I am a fan of big, sweeping technology trends, and you may be as well. They really help to put things into a reasonable context, and – at least personally – help me decide what’s important, and what’s not.
Along the way, we had databases, ERP, integrated cloud suites, data warehouses, IoT, analytics, now data lakes and machine learning – essentially lots of data meeting lots of math to better automate and coordinate human activities.
As a society, I’d guess that we collectively spend many tens of trillions of dollars on this theme annually, and seem to want even more, preferably using a cloud. Obviously, more data needs to meet more math.
But there appear to be emerging limits to this investment theme – initially cropping up in a few places, and now much more widespread. Big spenders are seeing declining marginal rates of return on their investment. It’s not dissimilar to playing out an oilfield: maybe the answer isn’t to drill a bunch more wells.
I’d describe it as what happens when you hit the knowledge wall.

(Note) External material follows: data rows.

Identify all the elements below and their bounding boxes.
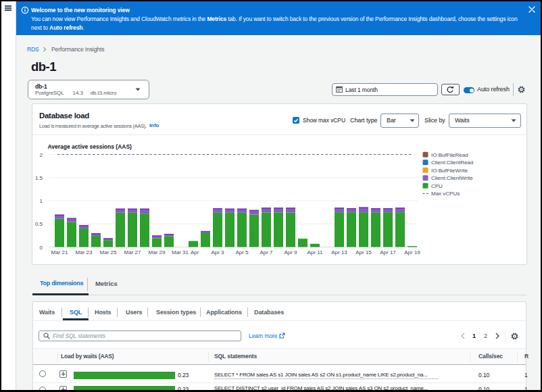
svg-text:Apr 13: Apr 13 [331, 249, 347, 255]
svg-text:Apr 7: Apr 7 [260, 249, 273, 255]
svg-text:Mar 31: Mar 31 [172, 249, 189, 255]
svg-text:1: 1 [40, 198, 43, 204]
svg-text:0.5: 0.5 [35, 221, 43, 227]
svg-text:Client:ClientWrite: Client:ClientWrite [431, 175, 473, 181]
svg-text:Mar 27: Mar 27 [124, 249, 141, 255]
svg-text:Max vCPUs: Max vCPUs [431, 191, 460, 197]
svg-text:Apr 3: Apr 3 [211, 249, 224, 255]
svg-text:Mar 23: Mar 23 [76, 249, 93, 255]
svg-text:Mar 21: Mar 21 [51, 249, 68, 255]
svg-text:Apr 5: Apr 5 [235, 249, 249, 255]
svg-text:IO:BufFileRead: IO:BufFileRead [431, 152, 468, 158]
svg-text:Apr: Apr [191, 249, 199, 255]
svg-text:Average active sessions (AAS): Average active sessions (AAS) [48, 143, 132, 150]
svg-text:Apr 15: Apr 15 [355, 249, 372, 255]
svg-text:Apr 9: Apr 9 [284, 249, 297, 255]
svg-text:Mar 25: Mar 25 [100, 249, 117, 255]
svg-text:IO:BufFileWrite: IO:BufFileWrite [431, 168, 468, 174]
svg-text:0: 0 [40, 245, 43, 251]
svg-text:Client:ClientRead: Client:ClientRead [431, 160, 473, 166]
svg-text:CPU: CPU [431, 183, 443, 189]
svg-text:Apr 11: Apr 11 [307, 249, 324, 255]
svg-text:2: 2 [40, 152, 43, 158]
svg-text:Mar 29: Mar 29 [149, 249, 166, 255]
svg-text:Apr 19: Apr 19 [404, 249, 420, 255]
svg-text:Apr 17: Apr 17 [380, 249, 396, 255]
svg-text:1.5: 1.5 [35, 175, 43, 181]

The Limits of Data Meets Math
I’ve done my tour of duty in the analytics world, it’s easy to become enamored with the power of math and data. For example, just about anything can be a sensor, and as a result there’s infinitely more data available, making the math even more powerful and fascinating.
That being said, it’s also easy to lose sight of what all the data and math might really mean in the real world. We capture data at its source, then process and reprocess it – usually stripping it of its rich context along the way.
The binary representation persists, but its meaning often diminishes. We’ve lost what we know about the data and what it might mean to us.
At some point, a data set becomes a mystery artifact: from whence did this come, and what might it mean? Indeed, there’s a whole subspecialty of ingesting “dark data” about which little is known, and trying to infer meanings via AI clustering techniques. It can be an expensive way to learn about your data.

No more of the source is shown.